Multiply the entire equation with z^4 and then rearrange from highest power. For example z^4x5=5z^4 will come first and the last one will be z^4x(1/z^4)=1 which is placed at the end
1.put 1/z in place of s in the given equation. 2.now multiply the new equation formed by z power 4. 3.rearrange it. (1st column of each row should be non- zero, if any one of the rows has zero in the 1st column then only this method works)
Thank you very much. These videos are very much helpful and wonderful explanation mam. Please continue to help us.
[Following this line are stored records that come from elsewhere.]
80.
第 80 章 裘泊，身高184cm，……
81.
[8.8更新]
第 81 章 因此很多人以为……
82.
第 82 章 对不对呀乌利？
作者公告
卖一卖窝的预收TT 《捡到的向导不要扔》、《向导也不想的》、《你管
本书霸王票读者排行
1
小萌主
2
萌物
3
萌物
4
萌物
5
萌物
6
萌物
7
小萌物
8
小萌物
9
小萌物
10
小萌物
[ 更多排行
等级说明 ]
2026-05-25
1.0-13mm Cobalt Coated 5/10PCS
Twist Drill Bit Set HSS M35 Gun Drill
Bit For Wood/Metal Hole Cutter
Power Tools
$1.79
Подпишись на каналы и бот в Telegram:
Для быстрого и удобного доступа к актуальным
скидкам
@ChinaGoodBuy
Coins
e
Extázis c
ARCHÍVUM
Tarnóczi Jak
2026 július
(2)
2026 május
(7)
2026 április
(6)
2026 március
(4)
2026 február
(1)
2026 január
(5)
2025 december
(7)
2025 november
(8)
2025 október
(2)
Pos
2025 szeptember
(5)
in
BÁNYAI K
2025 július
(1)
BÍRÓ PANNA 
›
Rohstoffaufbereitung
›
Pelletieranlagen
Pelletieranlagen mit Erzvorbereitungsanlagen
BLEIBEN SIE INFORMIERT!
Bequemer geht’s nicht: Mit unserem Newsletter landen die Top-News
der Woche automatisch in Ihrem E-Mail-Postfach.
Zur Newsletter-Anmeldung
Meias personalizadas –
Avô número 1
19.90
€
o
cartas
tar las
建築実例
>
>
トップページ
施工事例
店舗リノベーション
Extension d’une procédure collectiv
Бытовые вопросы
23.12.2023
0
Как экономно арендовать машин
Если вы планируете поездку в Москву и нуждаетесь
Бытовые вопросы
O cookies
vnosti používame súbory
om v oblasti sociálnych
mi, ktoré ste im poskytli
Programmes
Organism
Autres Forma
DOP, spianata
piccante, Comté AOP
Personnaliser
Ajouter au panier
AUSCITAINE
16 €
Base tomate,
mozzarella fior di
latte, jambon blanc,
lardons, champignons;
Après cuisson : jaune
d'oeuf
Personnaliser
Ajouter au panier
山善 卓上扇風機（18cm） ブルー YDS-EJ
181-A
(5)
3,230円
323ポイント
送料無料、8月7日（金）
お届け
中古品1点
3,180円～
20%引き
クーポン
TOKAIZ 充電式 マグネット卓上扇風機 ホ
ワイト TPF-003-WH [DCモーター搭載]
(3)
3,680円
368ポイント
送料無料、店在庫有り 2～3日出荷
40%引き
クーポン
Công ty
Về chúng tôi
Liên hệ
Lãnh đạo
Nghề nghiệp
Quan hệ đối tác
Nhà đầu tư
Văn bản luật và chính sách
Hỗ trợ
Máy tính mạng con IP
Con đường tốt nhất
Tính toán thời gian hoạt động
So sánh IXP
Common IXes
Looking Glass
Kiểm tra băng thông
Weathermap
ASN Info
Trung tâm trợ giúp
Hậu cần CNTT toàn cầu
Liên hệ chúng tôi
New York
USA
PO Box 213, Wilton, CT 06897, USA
I'm doing feedback control systems subject in Italy and this video is helping me a lot!
I'm writing a test on Tuesday on Stability System "Routh Hurwitz Criterion" I'm sure after watching these videos, I'm going to score 100%. many thanks ma'am.
If you could not grasp the idea of cross multiplying with 1/z here's what you can do simply take the LCM of ie 1/z^4 in this case and chage the partial fraction into a single fraction term .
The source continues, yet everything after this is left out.